Mobile Handsets and tablets
Most of the activity this year is centred around the smartphone and the tablet-based multifunction internet device (a.k.a. a tablet computer or “fondle-pad”). Here, the main operating system of choice is Google Android. There are two major versions being promoted at this show – Version 2.3 for the smartphones (and other devices) and Version 3.0 for the tablet devices.
This is also augmented by the fact that the US mobile-phone carriers are rolling out 4G wireless-broadband networks. These are either based on LTE technology or WiMAX technology and offer greater bandwidth than the current 3G technology used to serve the typical smartphone user with Facebook data. This leads to quicker content loading for the phone and access to IP-based multimedia.

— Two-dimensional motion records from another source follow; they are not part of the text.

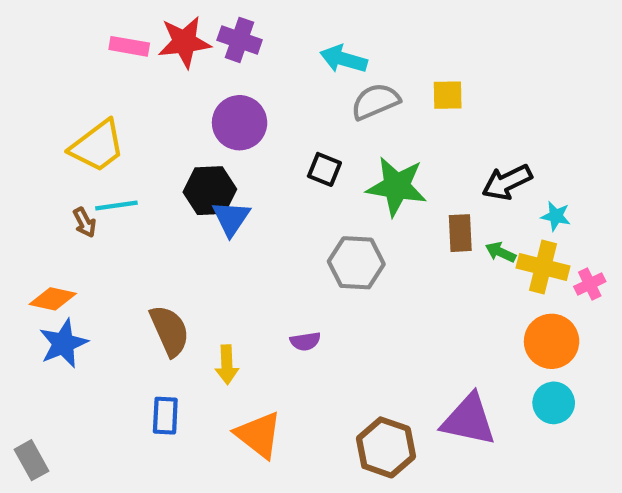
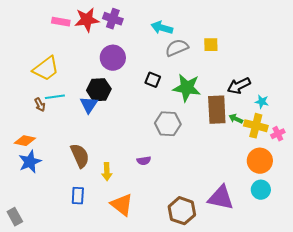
blue triangle: (231, 218) -> (89, 105), moved
brown rectangle: (460, 233) -> (217, 110), size x1.6

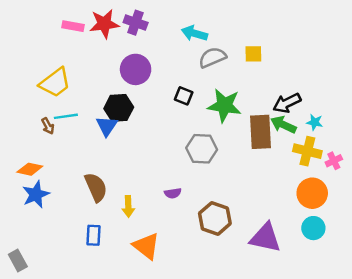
green arrow: (236, 119) -> (283, 125), moved, size x1.5
brown hexagon: (182, 211) -> (215, 218), moved

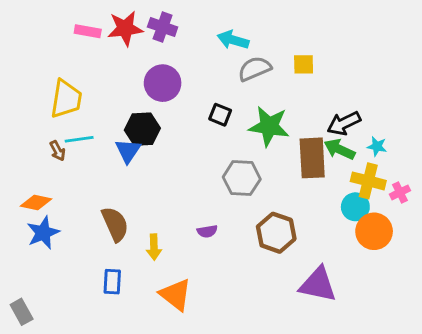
yellow trapezoid: (55, 83) -> (66, 99), turned -44
brown hexagon: (215, 218) -> (276, 233), moved
cyan circle: (313, 228) -> (355, 207), moved

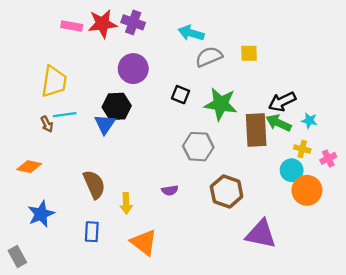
yellow cross: (368, 181) -> (302, 149), size x0.6
blue star: (43, 233) -> (41, 214), moved

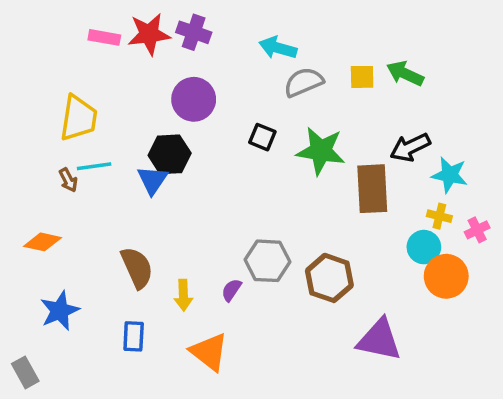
cyan star: (309, 121) -> (450, 175), size x1.5
green arrow: (279, 123) -> (405, 74), moved
gray hexagon: (198, 147) -> (268, 261), moved
purple semicircle: (170, 190) -> (231, 290), moved, turned 133

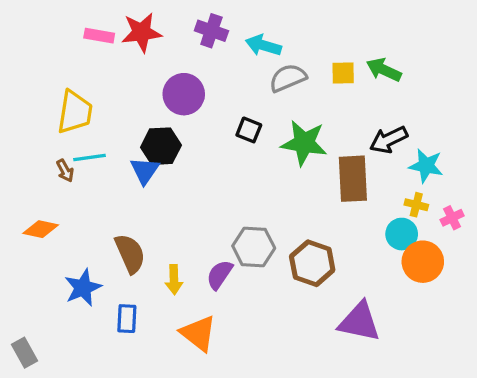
purple cross: (194, 32) -> (211, 31), moved
purple semicircle: (231, 290) -> (220, 275), size x1.4
blue star: (60, 311) -> (83, 288), moved

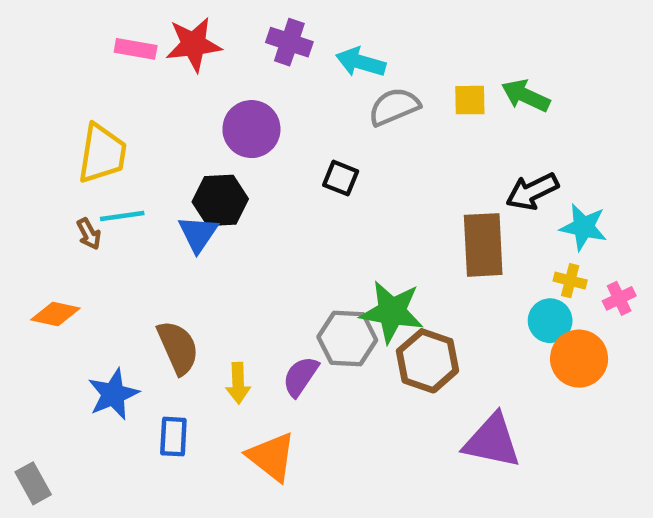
green star: (304, 143) -> (392, 312), moved

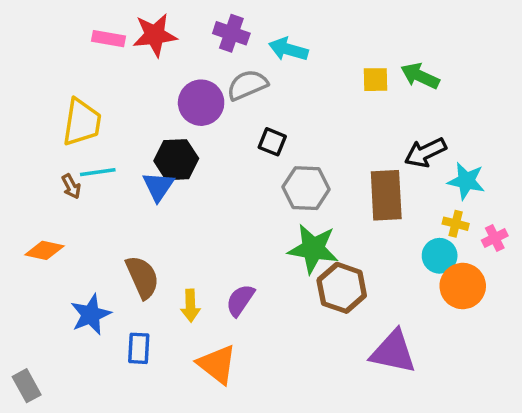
gray semicircle: (394, 107) -> (247, 85), moved
gray hexagon: (347, 339) -> (306, 188), moved

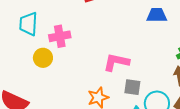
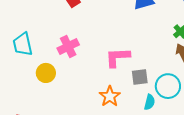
pink cross: (60, 36) -> (68, 46), moved

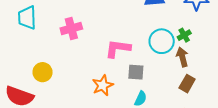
yellow circle: (46, 73) -> (43, 72), moved
cyan circle: (168, 86) -> (162, 41), moved

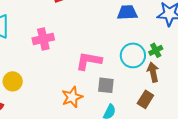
brown rectangle: (187, 84) -> (145, 99), moved

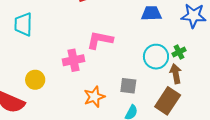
pink cross: (43, 39) -> (74, 60), moved
pink L-shape: (89, 61) -> (100, 40), moved
brown rectangle: (145, 99) -> (168, 101), size x1.5

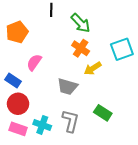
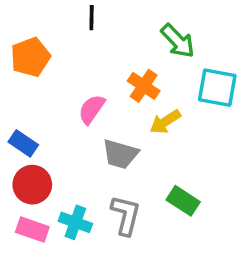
green arrow: (81, 23) -> (178, 41), moved
cyan square: (122, 49) -> (217, 88), turned 30
pink semicircle: (34, 62) -> (92, 109), moved

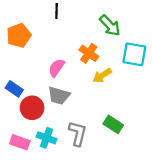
gray trapezoid: (120, 154) -> (59, 96), moved
red circle: (32, 185) -> (32, 108), moved

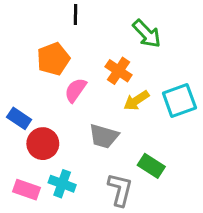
orange pentagon: (19, 35) -> (53, 59), moved
cyan square: (134, 54) -> (179, 101), moved, turned -30
gray trapezoid: (59, 96) -> (104, 136), moved
gray L-shape: (78, 133) -> (120, 190), moved

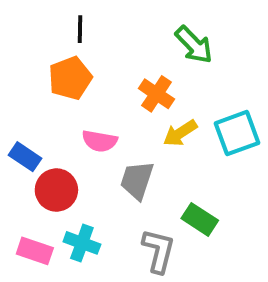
black line: (75, 14) -> (80, 29), moved
pink semicircle: (75, 90) -> (100, 141), moved, turned -115
gray trapezoid: (104, 136) -> (137, 180), turned 92

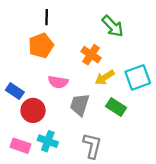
green rectangle: (200, 219) -> (116, 107), moved

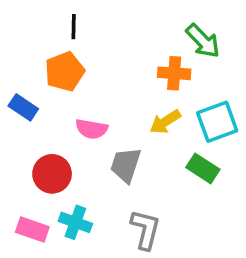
green arrow: (113, 26) -> (203, 41), moved
orange cross: (91, 55) -> (174, 73), moved, turned -30
blue rectangle: (15, 91) -> (23, 107), moved
green rectangle: (116, 107) -> (203, 168), moved

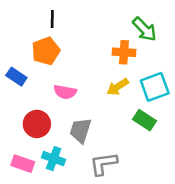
gray trapezoid: (126, 165) -> (80, 130), moved
gray L-shape: (145, 229) -> (103, 164), turned -112

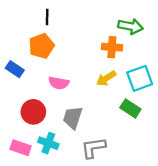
green arrow: (144, 29) -> (130, 26), turned -35

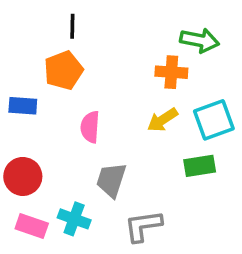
blue rectangle: (15, 69) -> (23, 106), turned -30
pink semicircle: (59, 83) -> (90, 127), turned 84
green rectangle: (130, 108) -> (200, 166), turned -42
red circle: (33, 112) -> (23, 176), moved

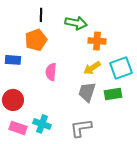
green arrow: (200, 40) -> (76, 23), moved
gray trapezoid: (111, 180) -> (87, 92), moved

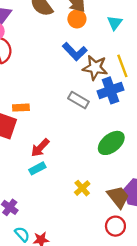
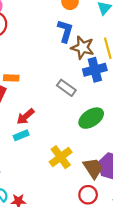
blue L-shape: (75, 52) -> (65, 31), turned -125
gray rectangle: (78, 100) -> (66, 88), moved
yellow cross: (82, 188) -> (61, 157), size x1.5

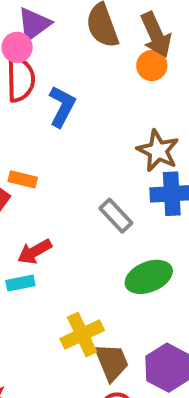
blue L-shape: (65, 31) -> (62, 106), moved
brown trapezoid: (93, 168) -> (112, 362), moved

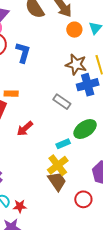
orange circle: (152, 66) -> (74, 30), moved
cyan rectangle: (20, 283) -> (63, 144), moved
brown trapezoid: (112, 362) -> (57, 181), moved

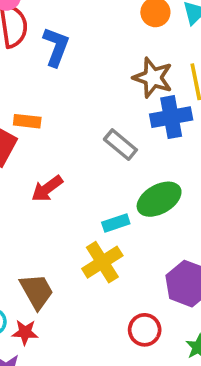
brown trapezoid: (57, 181) -> (37, 291), moved

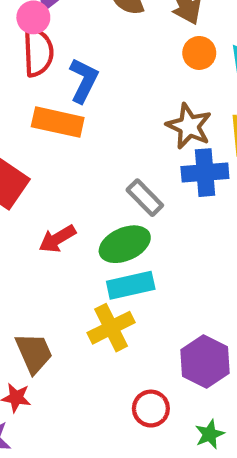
orange rectangle: (27, 121) -> (58, 122), moved, size x1.6
green ellipse: (159, 199) -> (125, 244), moved
cyan rectangle: (116, 223) -> (131, 285), size x1.5

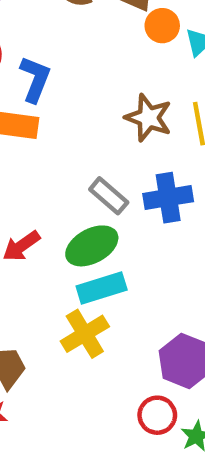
orange circle: (199, 53) -> (162, 26), moved
blue cross: (205, 173) -> (168, 198), moved
red circle: (151, 409) -> (157, 415), moved

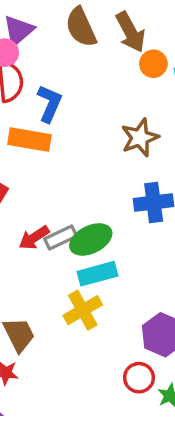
brown star: (148, 118) -> (140, 138), turned 30
gray rectangle: (109, 196) -> (61, 238), moved, turned -68

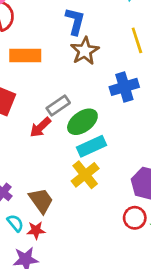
blue L-shape: (50, 103) -> (75, 21), moved
brown star: (140, 138) -> (85, 51), moved
gray rectangle: (61, 238) -> (58, 106), moved

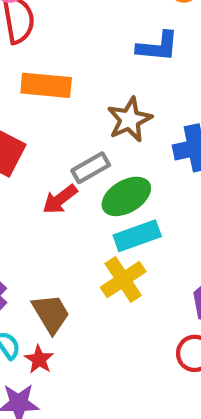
blue L-shape: (75, 21) -> (158, 47), moved, turned 76
brown star: (85, 51) -> (130, 120), moved
red star: (36, 230) -> (39, 359), turned 30

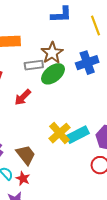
gray rectangle: (91, 168) -> (34, 65), moved, turned 30
green ellipse: (126, 196) -> (53, 74), moved
cyan rectangle: (137, 236) -> (78, 135), moved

Infact the “big call” that is being run by these carriers when promoting their devices is the “4G Android smartphone” as being the preferred device to start a mobile service contract on. This is more noticeable with Sprint who are using the “4G Android Smartphone” in their graphics for their online ads.
The Android handsets are coming thick and fast, especially from Samsung, HTC (Evo Shift 4G / Thunderbolt 4G) and Motorola (Cliq 2). The Motorola is also intended to support “call-via-WiFi” so as to offload call traffic via Wi-Fi networks including T-Mobile’s hotspots. This is achieved through the use of the “Kineto” app.
The HTC Evo Shift and Thunderbolt phones are also known to implement a slider design similar to some Nokia phones and use this design to expose a hard keyboard for text entry.
Samsung are going “tit for tat” with Apple by issuing an Android smartphone, MID or tablet device in response to Apple releasing an iOS device. Their answer to the iPod Touch was a Galaxy Player which is Android powered and uses a Super Clear LCD for its display.
Sony have also come up with the Sony Ericsson Xperia Arc mobile phone which has a display and experience as good is the iPhone 4 – the phone to be “seen” with.
As far as phones go, there hasn’t been any Windows Phone 7 action through this CES, but there have been some general innovations happening. One is to design a multi-core processor for handsets, tablets and similar devices. This design would have to be focused around power conservation in order to gain longer battery runtime for these devices. This has manifested in three “dual-core” smartphones being released by Motorola.
Similarly, there have been 40-80 of the tablet computer models being launched. This number may not account for different memory sizes for particular models or whether some models will come with wireless broadband or not. This is also the time that Google are putting the “Honeycomb” version of the Android operating system on the map. This version, Android 3.0, is optimised for the tablet user interface and uses more impressive user interfaces than what was used for Android 2.x in the tablet context. It therefore now sets the cat amongst the pigeons when it comes to a showdown concerning the iPad versus the Android 3.0 tablets.